Simple UK Compound Interest Calculator For ISAs & Taxable Accounts

Growth over time

Money you paid in Interest earned

Figures are for the 2026/27 tax year (England, Wales and Northern Ireland; the Personal Savings Allowance uses these bands even for Scottish taxpayers). Interest is compounded monthly and tax on a taxable account is applied each year to interest above your Personal Savings Allowance, then deducted from the balance. The ISA allowance is £20,000 per tax year. This is a projection based on a constant interest rate, which real savings and investments will not have. It ignores inflation and the savings starting rate, and is a general guide only, not financial advice.

Explanation

How compound interest works

Compound interest is interest earned on your interest.

Each period, the interest you receive is added to your balance, and the next period’s interest is calculated on that larger amount.

Over long periods this snowball effect becomes powerful, which is why the gap between what you pay in and what you end up with widens over time, as the graph above shows.

Starting earlier and leaving the money invested for longer makes a far bigger difference than most people expect.

Why the tax setting matters

Interest earned in a normal savings account is taxable.

The Personal Savings Allowance lets basic-rate taxpayers earn £1,000 of interest tax-free each year, higher-rate taxpayers £500, and additional-rate taxpayers nothing.

Once your interest exceeds that allowance, the excess is taxed at your normal income tax rate.

Inside an ISA, by contrast, all interest is completely tax-free and never touches your allowance, which is why the same savings plan can end up worth noticeably more in an ISA.

You can pay up to £20,000 into a stocks and shares ISA or £12,000 into a Cash ISA each year.

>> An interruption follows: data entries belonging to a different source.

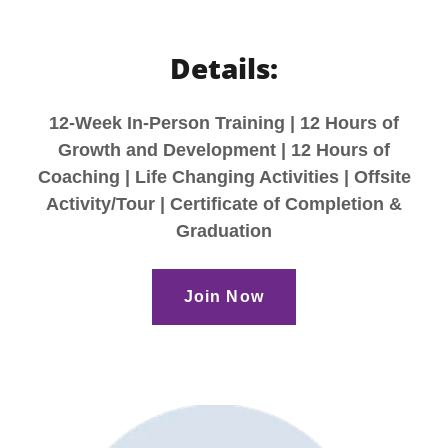
Details:
12-Week In-Person Training | 12 Hours of
Growth and Development | 12 Hours of
Coaching | Life Changing Activities | Offsite
Activity/Tour | Certificate of Completion &
Graduation
Join Now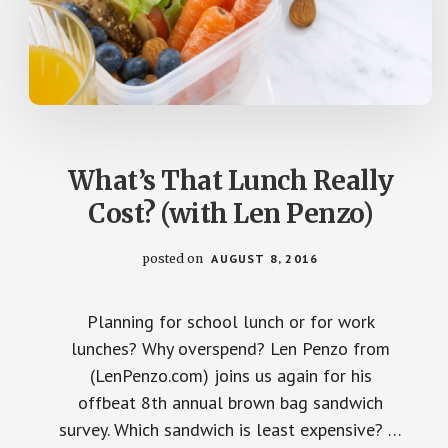
What’s That Lunch Really
Cost? (with Len Penzo)
posted on
AUGUST 8, 2016
Planning for school lunch or for work
lunches? Why overspend? Len Penzo from
(LenPenzo.com) joins us again for his
offbeat 8th annual brown bag sandwich
survey. Which sandwich is least expensive? …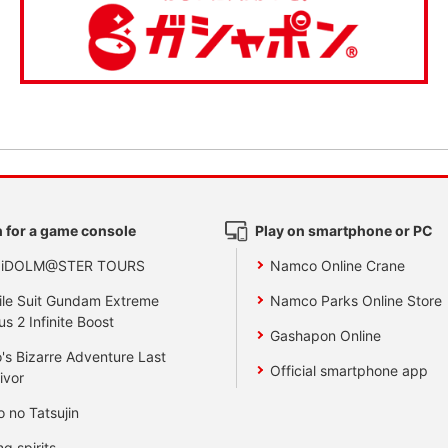
 for a game console
Play on smartphone or PC
 iDOLM@STER TOURS
Namco Online Crane
le Suit Gundam Extreme
Namco Parks Online Store
us 2 Infinite Boost
Gashapon Online
's Bizarre Adventure Last
Official smartphone app
ivor
o no Tatsujin
ng spirits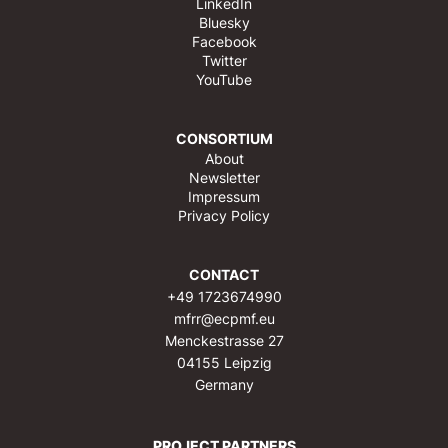
LinkedIn
Bluesky
Facebook
Twitter
YouTube
CONSORTIUM
About
Newsletter
Impressum
Privacy Policy
CONTACT
+49 1723674990
mfrr@ecpmf.eu
Menckestrasse 27
04155 Leipzig
Germany
PROJECT PARTNERS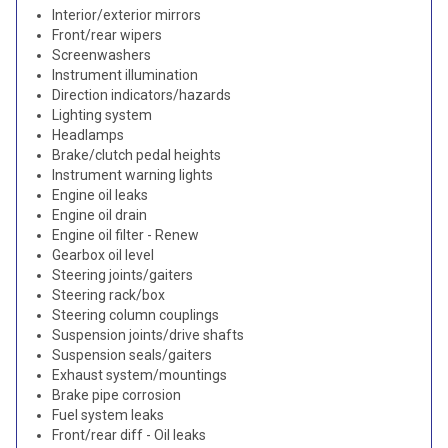
Interior/exterior mirrors
Front/rear wipers
Screenwashers
Instrument illumination
Direction indicators/hazards
Lighting system
Headlamps
Brake/clutch pedal heights
Instrument warning lights
Engine oil leaks
Engine oil drain
Engine oil filter - Renew
Gearbox oil level
Steering joints/gaiters
Steering rack/box
Steering column couplings
Suspension joints/drive shafts
Suspension seals/gaiters
Exhaust system/mountings
Brake pipe corrosion
Fuel system leaks
Front/rear diff - Oil leaks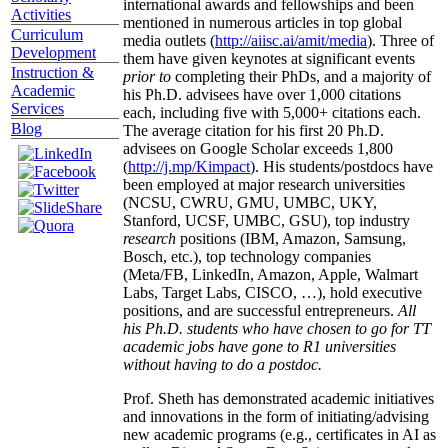
international awards and fellowships and been
Activities
mentioned in numerous articles in top global
Curriculum
media outlets (
http://aiisc.ai/amit/media
). Three of
Development
them have given keynotes at significant events
Instruction &
prior to
completing their PhDs, and a majority of
Academic
his Ph.D. advisees have over 1,000 citations
Services
each, including five with 5,000+ citations each.
Blog
The average citation for his first 20 Ph.D.
advisees on Google Scholar exceeds 1,800
(
http://j.mp/Kimpact
). His students/postdocs have
been employed at major research universities
(NCSU, CWRU, GMU, UMBC, UKY,
Stanford, UCSF, UMBC, GSU), top industry
research
positions (IBM, Amazon, Samsung,
Bosch, etc.), top technology companies
(Meta/FB, LinkedIn, Amazon, Apple, Walmart
Labs, Target Labs, CISCO, …), hold executive
positions, and are successful entrepreneurs.
All
his Ph.D. students who have chosen to go for TT
academic jobs have gone to R1 universities
without having to do a postdoc.
Prof. Sheth has demonstrated academic initiatives
and innovations in the form of initiating/advising
new academic programs (e.g., certificates in AI as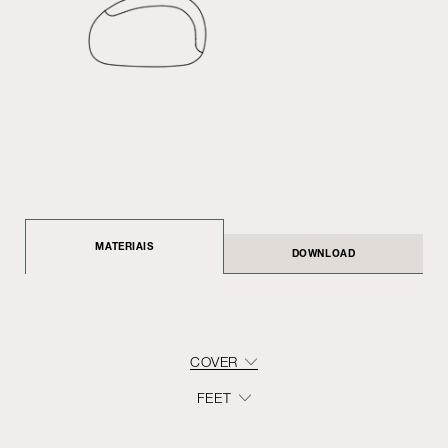
MATERIAIS
DOWNLOAD
COVER
FEET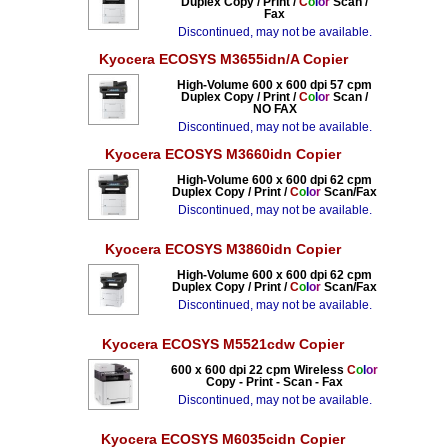
Duplex Copy / Print /
C
o
l
o
r
Scan /
Fax
Discontinued, may not be available.
Kyocera ECOSYS M3655idn/A Copier
High-Volume 600 x 600 dpi 57 cpm
Duplex Copy / Print /
C
o
l
o
r
Scan /
NO FAX
Discontinued, may not be available.
Kyocera ECOSYS M3660idn Copier
High-Volume 600 x 600 dpi 62 cpm
Duplex Copy / Print /
C
o
l
o
r
Scan/Fax
Discontinued, may not be available.
Kyocera ECOSYS M3860idn Copier
High-Volume 600 x 600 dpi 62 cpm
Duplex Copy / Print /
C
o
l
o
r
Scan/Fax
Discontinued, may not be available.
Kyocera ECOSYS M5521cdw Copier
600 x 600 dpi 22 cpm Wireless
C
o
l
o
r
Copy - Print - Scan - Fax
Discontinued, may not be available.
Kyocera ECOSYS M6035cidn Copier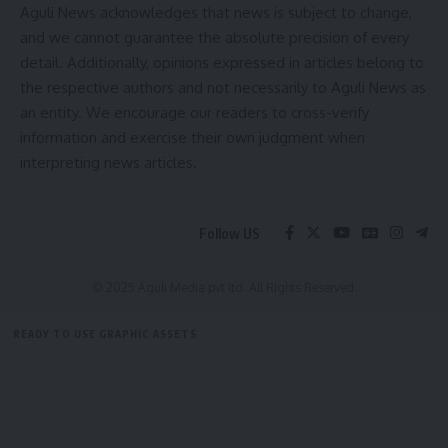
Aguli News acknowledges that news is subject to change,
and we cannot guarantee the absolute precision of every
TRBT
,
Tripura
TAGGED:
detail. Additionally, opinions expressed in articles belong to
the respective authors and not necessarily to Aguli News as
an entity. We encourage our readers to cross-verify
Sign Up For Daily Newsletter
information and exercise their own judgment when
interpreting news articles.
Be keep up! Get the latest breaking news delivered
straight to your inbox.
[mc4wp_form]
Follow US
By signing up, you agree to our
Terms of Use
and acknowledge the data practices in
our
Privacy Policy
. You may unsubscribe at any time.
© 2025 Aguli Media pvt ltd. All Rights Reserved.
READY TO USE GRAPHIC ASSETS
Facebook
FREE ITEMS
TEMPLATES
ICONS
GRAPHICS
MOCKUP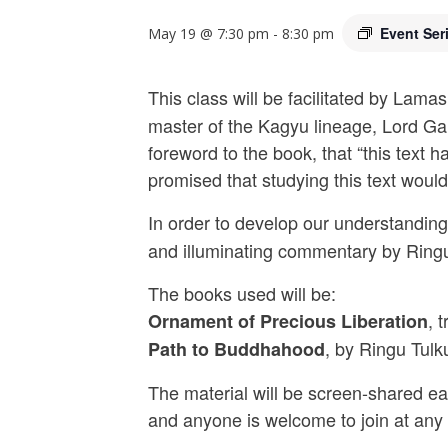
Event Ser
May 19 @ 7:30 pm
-
8:30 pm
This class will be facilitated by La
master of the Kagyu lineage, Lord Ga
foreword to the book, that “this text
promised that studying this text woul
In order to develop our understanding 
and illuminating commentary by Ringu
The books used will be:
, 
Ornament of Precious Liberation
, by Ringu Tul
Path to Buddhahood
The material will be screen-shared eac
and anyone is welcome to join at any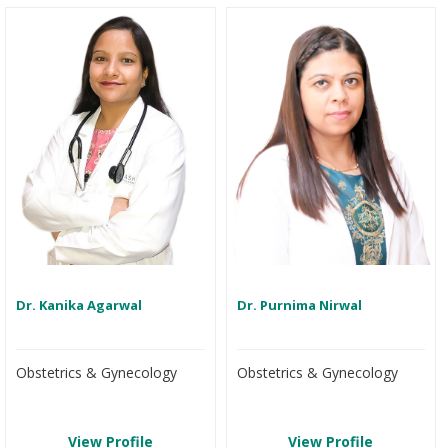
Dr. Kanika Agarwal
Dr. Purnima Nirwal
Obstetrics & Gynecology
Obstetrics & Gynecology
View Profile
View Profile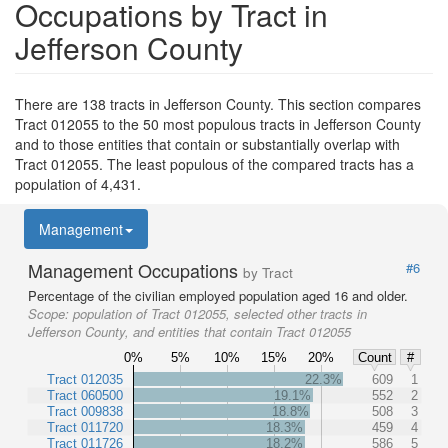
Occupations by Tract in
Jefferson County
There are 138 tracts in Jefferson County. This section compares
Tract 012055 to the 50 most populous tracts in Jefferson County
and to those entities that contain or substantially overlap with
Tract 012055. The least populous of the compared tracts has a
population of 4,431.
Management
Management Occupations
#6
by Tract
Percentage of the civilian employed population aged 16 and older.
Scope:
population of Tract 012055, selected other tracts in
Jefferson County, and entities that contain Tract 012055
0%
5%
10%
15%
20%
Count
#
Tract 012035
22.3%
609
1
Tract 060500
19.1%
552
2
Tract 009838
18.8%
508
3
Tract 011720
18.3%
459
4
Tract 011726
18.2%
586
5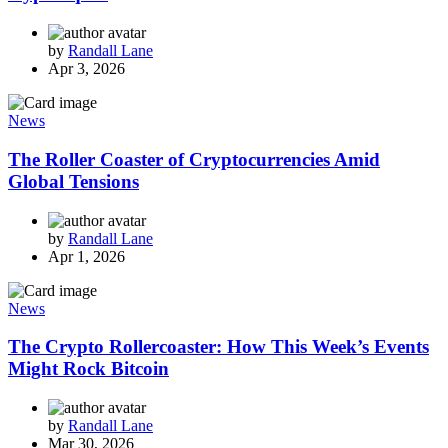
by
Randall Lane
Apr 3, 2026
News
The Roller Coaster of Cryptocurrencies Amid
Global Tensions
by
Randall Lane
Apr 1, 2026
News
The Crypto Rollercoaster: How This Week’s Events
Might Rock Bitcoin
by
Randall Lane
Mar 30, 2026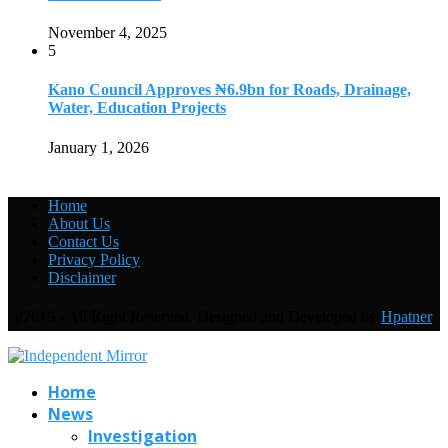
November 4, 2025
5
Kano Council Approves ₦6.9bn for Roads, Drainage,
Water, Education Projects
January 1, 2026
Home
About Us
Contact Us
Privacy Policy
Disclaimer
@2019 - All Right Reserved. Designed and Developed by
Hpatner
Home
News
Investigation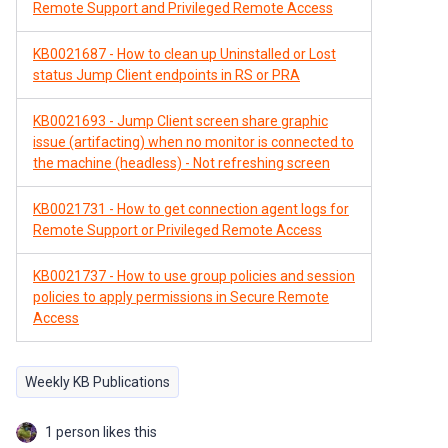
Remote Support and Privileged Remote Access
KB0021687 - How to clean up Uninstalled or Lost
status Jump Client endpoints in RS or PRA
KB0021693 - Jump Client screen share graphic
issue (artifacting) when no monitor is connected to
the machine (headless) - Not refreshing screen
KB0021731 - How to get connection agent logs for
Remote Support or Privileged Remote Access
KB0021737 - How to use group policies and session
policies to apply permissions in Secure Remote
Access
Weekly KB Publications
1 person likes this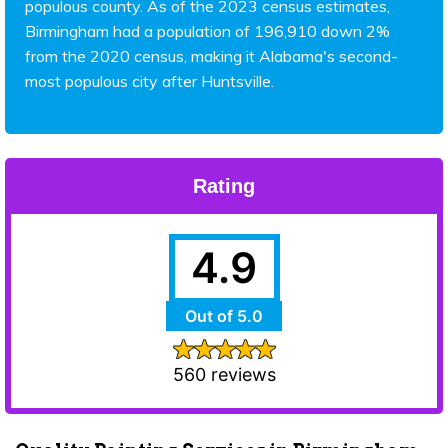
populous county. As of the 2023 census estimates,
Birmingham had a population of 196,910 down 2%
from the 2020 census, making it Alabama's second-
most populous city after Huntsville.
Rating
4.9
Out of 5.0
560 reviews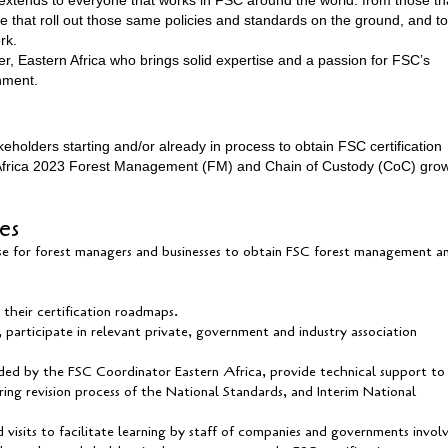
se that roll out those same policies and standards on the ground, and to
ork.
er, Eastern Africa who brings solid expertise and a passion for FSC’s
onment.
eholders starting and/or already in process to obtain FSC certification
n Africa 2023 Forest Management (FM) and Chain of Custody (CoC) gro
ies
se for forest managers and businesses to obtain FSC forest management a
heir certification roadmaps.
participate in relevant private, government and industry association
ided by the FSC Coordinator Eastern Africa, provide technical support to
g revision process of the National Standards, and Interim National
 visits to facilitate learning by staff of companies and governments invol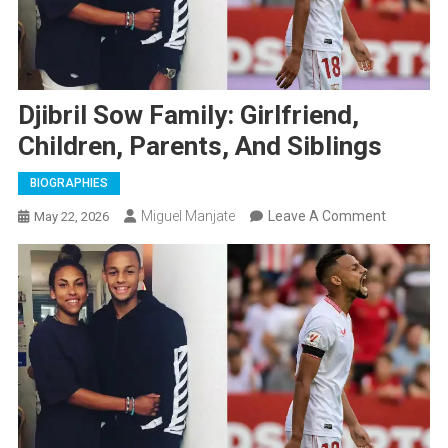
Djibril Sow Family: Girlfriend,
Children, Parents, And Siblings
BIOGRAPHIES
On
Miguel Manjate
Leave A Comment
May 22, 2026
Djibril
Sow
Family:
Girlfriend,
Children,
Parents,
And
Siblings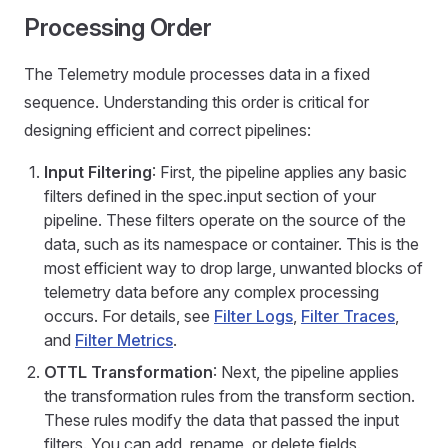
Processing Order
The Telemetry module processes data in a fixed
sequence. Understanding this order is critical for
designing efficient and correct pipelines:
Input Filtering
: First, the pipeline applies any basic
filters defined in the spec.input section of your
pipeline. These filters operate on the source of the
data, such as its namespace or container. This is the
most efficient way to drop large, unwanted blocks of
telemetry data before any complex processing
occurs. For details, see
Filter Logs
,
Filter Traces
,
and
Filter Metrics
.
OTTL Transformation
: Next, the pipeline applies
the transformation rules from the transform section.
These rules modify the data that passed the input
filters. You can add, rename, or delete fields.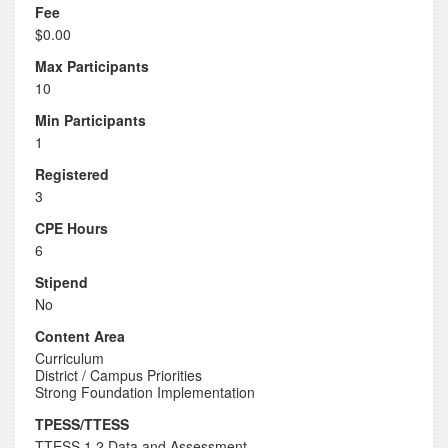
Fee
$0.00
Max Participants
10
Min Participants
1
Registered
3
CPE Hours
6
Stipend
No
Content Area
Curriculum
District / Campus Priorities
Strong Foundation Implementation
TPESS/TTESS
TTESS 1.2 Data and Assessment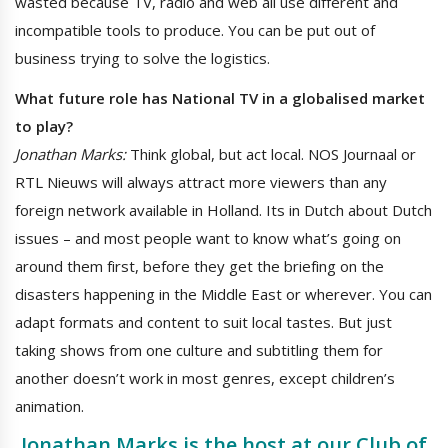
wasted because TV, radio and web all use different and
incompatible tools to produce. You can be put out of
business trying to solve the logistics.
What future role has National TV in a globalised market
to play?
Jonathan Marks:
Think global, but act local. NOS Journaal or
RTL Nieuws will always attract more viewers than any
foreign network available in Holland. Its in Dutch about Dutch
issues – and most people want to know what’s going on
around them first, before they get the briefing on the
disasters happening in the Middle East or wherever. You can
adapt formats and content to suit local tastes. But just
taking shows from one culture and subtitling them for
another doesn’t work in most genres, except children’s
animation.
Jonathan Marks
is the host at our Club of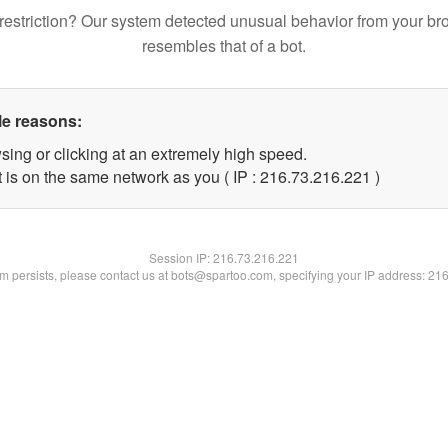
restriction? Our system detected unusual behavior from your br
resembles that of a bot.
le reasons:
sing or clicking at an extremely high speed.
t is on the same network as you ( IP : 216.73.216.221 )
Session IP:
216.73.216.221
lem persists, please contact us at bots@spartoo.com, specifying your IP address: 21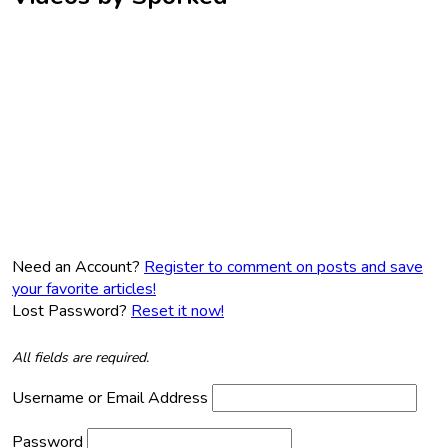
Need an Account?
Register to comment on posts and save
your favorite articles!
Lost Password?
Reset it now!
All fields are required.
Username or Email Address
Password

Things this calculator simplifies

Real savings rates change over time, whereas this projection assumes a constant rate, so treat the result as an illustration rather than a guarantee.

It also doesn’t adjust for inflation, so the future figure will buy less than the same amount today.

It doesn’t account for the savings starting rate (which helps people with low non-savings income), and it assumes tax on a taxable account is settled each year rather than via your tax code.

Important: This is a general guide for the 2026/27 tax year and does not constitute financial advice. Investment returns are not guaranteed, and the value of stocks-and-shares investments can fall as well as rise. Speak to a qualified financial adviser before making decisions.